The call() method may not create state (except in its first invocation, wrapping the creation of variables or other resources in tf.init_scope()). It is recommended to create state, including tf.Variable instances and nested Layer instances, in __init__(), or in the build() method that is called automatically before call() executes for the first time.

inputs Input tensor, or dict/list/tuple of input tensors. The first positional inputs argument is subject to special rules:

  • inputs must be explicitly passed. A layer cannot have zero arguments, and inputs cannot be provided via the default value of a keyword argument.
  • NumPy array or Python scalar values in inputs get cast as tensors.
  • Keras mask metadata is only collected from inputs.

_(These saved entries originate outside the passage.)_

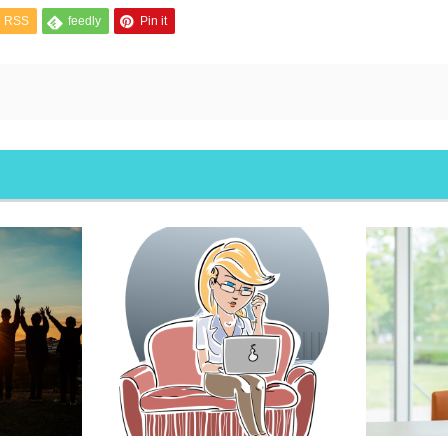
RSS
feedly
Pin it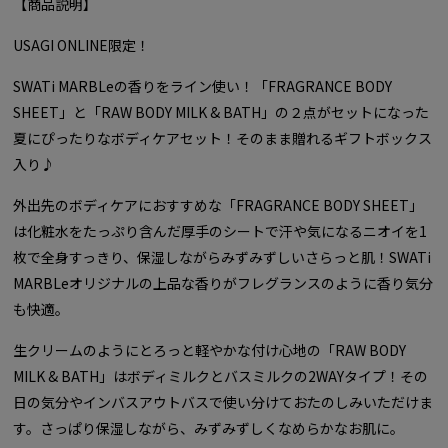
【商品説明】
USAGI ONLINE限定！
SWATi MARBLeの香りをライン使い！「FRAGRANCE BODY
SHEET」と「RAW BODY MILK & BATH」の２点がセットになった
夏にぴったりなボディケアセット！そのまま贈れるギフトボックス
入り♪
外出先のボディケアにおすすめな「FRAGRANCE BODY SHEET」
は化粧水をたっぷり含んだ厚手のシートで汗や気になるニオイを1
枚で全身すっきり、保湿しながらみずみずしいさらっと肌！SWATi
MARBLeオリジナルの上品な香りがフレグランスのように香り気分
も快適。
生クリームのようにとろっと軽やかな付け心地の「RAW BODY
MILK & BATH」はボディミルクとバスミルクの2WAYタイプ！その
日の気分やインバスアウトバスで使い分けておたのしみいただけま
す。さっぱり保湿しながら、みずみずしくなめらかなお肌に。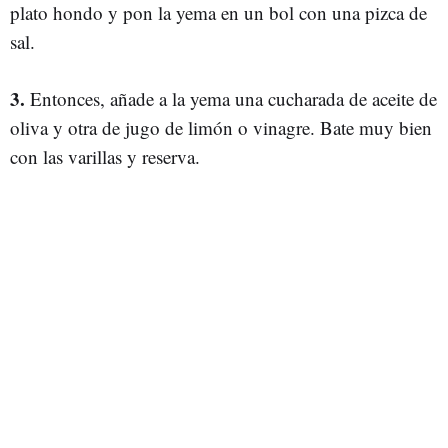
plato hondo y pon la yema en un bol con una pizca de
sal.
3.
Entonces, añade a la yema una cucharada de aceite de
oliva y otra de jugo de limón o vinagre. Bate muy bien
con las varillas y reserva.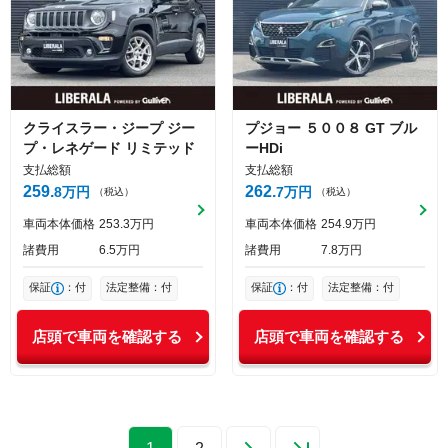
クライスラー・ジープ
ジー
プジョー
５００８
GT ブル
プ・レネゲード
リミテッド
ーHDi
支払総額
支払総額
259
262
8
万円
7
万円
（税込）
（税込）
車両本体価格
253
3
万円
車両本体価格
254
9
万円
諸費用
6
5
万円
諸費用
7
8
万円
保証
：付
法定整備：付
保証
：付
法定整備：付
店頭で車両を確認する
店頭で車両を確認する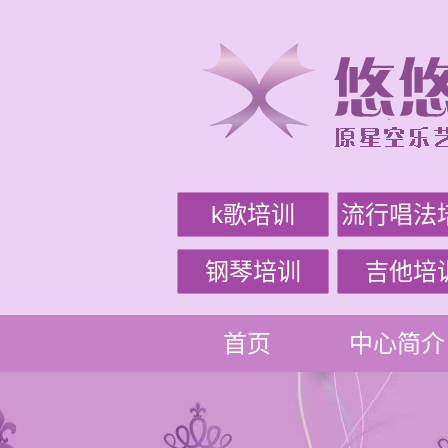
k歌培训
流行唱法
钢琴培训
吉他培
首页
中心简介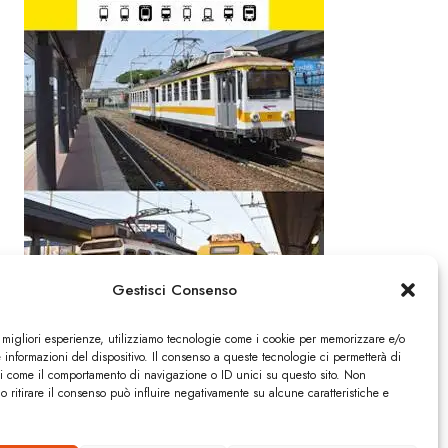
Gestisci Consenso
e migliori esperienze, utilizziamo tecnologie come i cookie per memorizzare e/o
 informazioni del dispositivo. Il consenso a queste tecnologie ci permetterà di
ti come il comportamento di navigazione o ID unici su questo sito. Non
o ritirare il consenso può influire negativamente su alcune caratteristiche e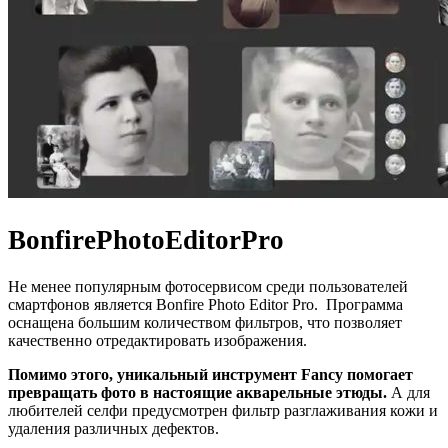
BonfirePhotoEditorPro
Не менее популярным фотосервисом среди пользователей
смартфонов является Bonfire Photo Editor Pro. Программа
оснащена большим количеством фильтров, что позволяет
качественно отредактировать изображения.
Помимо этого, уникальный инструмент Fancy помогает
превращать фото в настоящие акварельные этюды.
А для
любителей селфи предусмотрен фильтр разглаживания кожи и
удаления различных дефектов.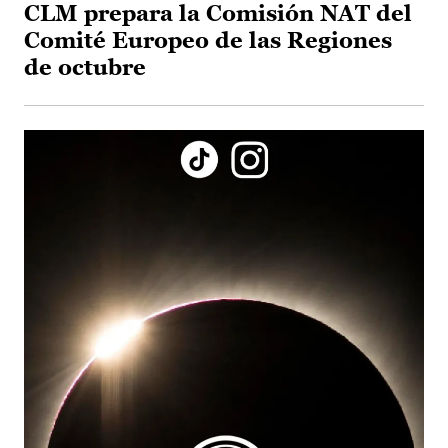
CLM prepara la Comisión NAT del
Comité Europeo de las Regiones
de octubre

  • Layers are built (build(input_shape) method) using shape info from inputs only.
  • input_spec compatibility is only checked against inputs.
  • Mixed precision input casting is only applied to inputs. If a layer has tensor arguments in *args or **kwargs, their casting behavior in mixed precision should be handled manually.
  • The SavedModel input specification is generated using inputs only.
  • Integration with various ecosystem packages like TFMOT, TFLite, TF.js, etc is only supported for inputs and not for tensors in positional and keyword arguments.
*args Additional positional arguments. May contain tensors, although this is not recommended, for the reasons above.
**kwargs Additional keyword arguments. May contain tensors, although this is not recommended, for the reasons above. The following optional keyword arguments are reserved:
  • training: Boolean scalar tensor of Python boolean indicating whether the call is meant for training or inference.
  • mask: Boolean input mask. If the layer's call() method takes a mask argument, its default value will be set to the mask generated for inputs by the previous layer (if input did come from a layer that generated a corresponding mask, i.e. if it came from a Keras layer with masking support).
  • Returns
    A tensor or list/tuple of tensors.